SRES-758-119
Submitted in the Senate, considered, and agreed to without amendment and with a preamble by Unanimous Consent. (consideration: CR S2670; text: CR S2666)
Sponsored by Dan Sullivan (R-AK)
What it does
This resolution designates June 2026 as "National Post-Traumatic Stress Awareness Month" and June 27, 2026, as "National Post-Traumatic Stress Awareness Day." It expresses the Senate's support for education efforts by the Departments of Veterans Affairs and Defense, encourages military leadership to support treatment for service members with PTSD, and recognizes the impact of PTSD on veterans' families. The resolution carries no legal mandates, appropriates no funds, and creates no new programs.
Who benefits
Veterans and active-duty service members living with PTSD, who may benefit from reduced stigma and increased public awareness. Military families and spouses who carry secondary burdens of a loved one's PTSD. Mental health advocacy organizations and treatment providers who gain a platform for outreach. Employers of veterans, who may develop better understanding of PTSD's effects on the workforce.
Who is hurt
No group faces a direct material harm from this resolution.

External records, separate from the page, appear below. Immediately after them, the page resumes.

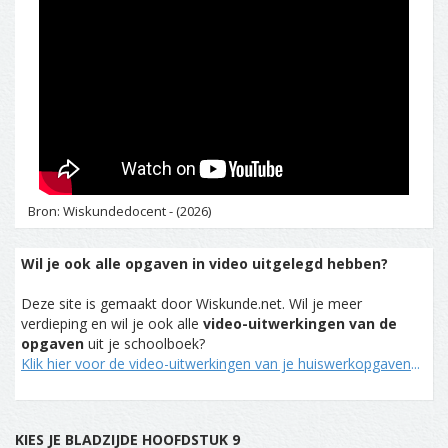
Bron: Wiskundedocent - (2026)
Wil je ook alle opgaven in video uitgelegd hebben?
Deze site is gemaakt door Wiskunde.net. Wil je meer
verdieping en wil je ook alle
video-uitwerkingen van de
opgaven
uit je schoolboek?
Klik hier voor de video-uitwerkingen van je huiswerkopgaven
...
KIES JE BLADZIJDE HOOFDSTUK 9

There are no mandates, spending changes, or regulatory burdens imposed on any party.
Supporters argue
Supporters argue that stigma remains one of the primary barriers preventing veterans from seeking PTSD treatment, and that the VA's own data shows 11–20% of post-9/11 veterans and 30% of Vietnam-era veterans have experienced PTSD. They contend that awareness designations have a documented role in normalizing mental health conversations, and that this resolution — passed unanimously — reflects broad bipartisan recognition that reducing stigma can directly save lives by encouraging treatment before crises escalate.
Opponents argue
Opponents might argue that symbolic resolutions without accompanying funding or policy mandates do little to address the structural barriers — such as VA staffing shortages and limited access to mental health care in rural areas — that prevent veterans from receiving treatment. They contend that Congress's time and credibility may be better spent on binding legislation that actually expands treatment capacity, rather than non-binding designations that produce no measurable change in care delivery.